The opinion of the court was delivered by: Morrison C. England, Jr. United States District Judge
Non-debtor Appellants SS Farms, SSC Farming, SSC Farms I, SSC Farms II and SK Foods CEO Scott Salyer (collectively "Appellants") appeal the bankruptcy court's order in favor of Chapter 11 Trustee Bradley D. Sharp ("Appellee").*fn1
On October 9, 2009, the bankruptcy court denied Appellants' motion to remove the Trustee and disqualify counsel, and granted Trustee's counter-motion to maintain possession of Appellants' documents. For the reasons set forth below, the bankruptcy court's decision is affirmed.

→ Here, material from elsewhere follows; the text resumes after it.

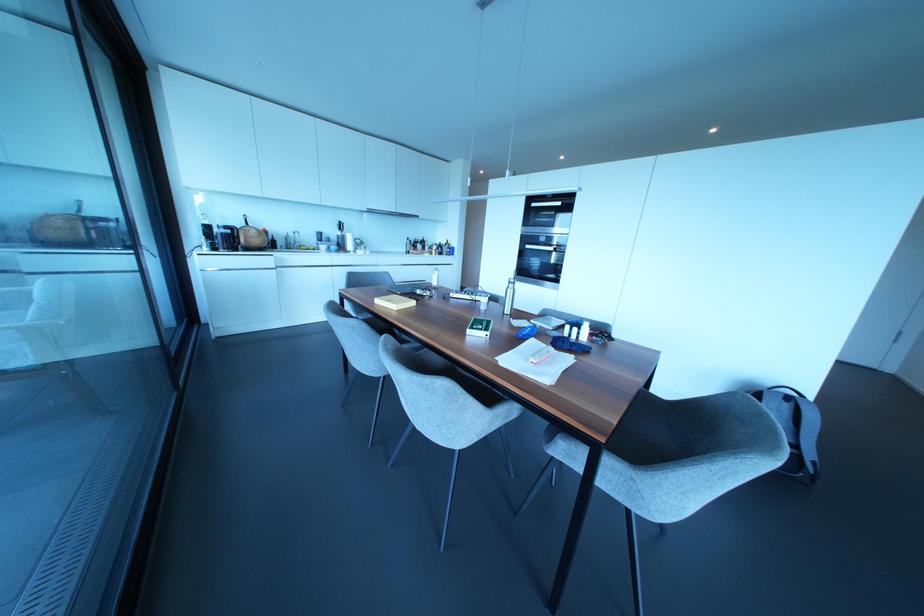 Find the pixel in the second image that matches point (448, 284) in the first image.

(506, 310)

Debtor S.K. Foods L.P. ("Debtor"), managed by Appellant Scott Salyer ("Salyer") permitted Appellants and other non-debtors to store financial, business, estate planning, and other personal documents on Debtor's premises in a combined computer system as part of a joint administration arrangement. Debtor employees would perform accounting and recordkeeping services for Appellants.
On May 8, 2009, Debtor filed for Chapter 11 bankruptcy. On May 18, 2009, Appellee Bradley Sharp was appointed as Trustee for Debtor and he selected the firm of Schander Harrison Segal & Lewis LLP as his counsel. Following appointment, Appellee took possession of all records located on the premises of Debtor, including documents and electronic files belonging to Appellants. Upon discovering the confiscation of their documents, Appellants wrote to Appellee demanding return of the original documents without further review. Appellee refused.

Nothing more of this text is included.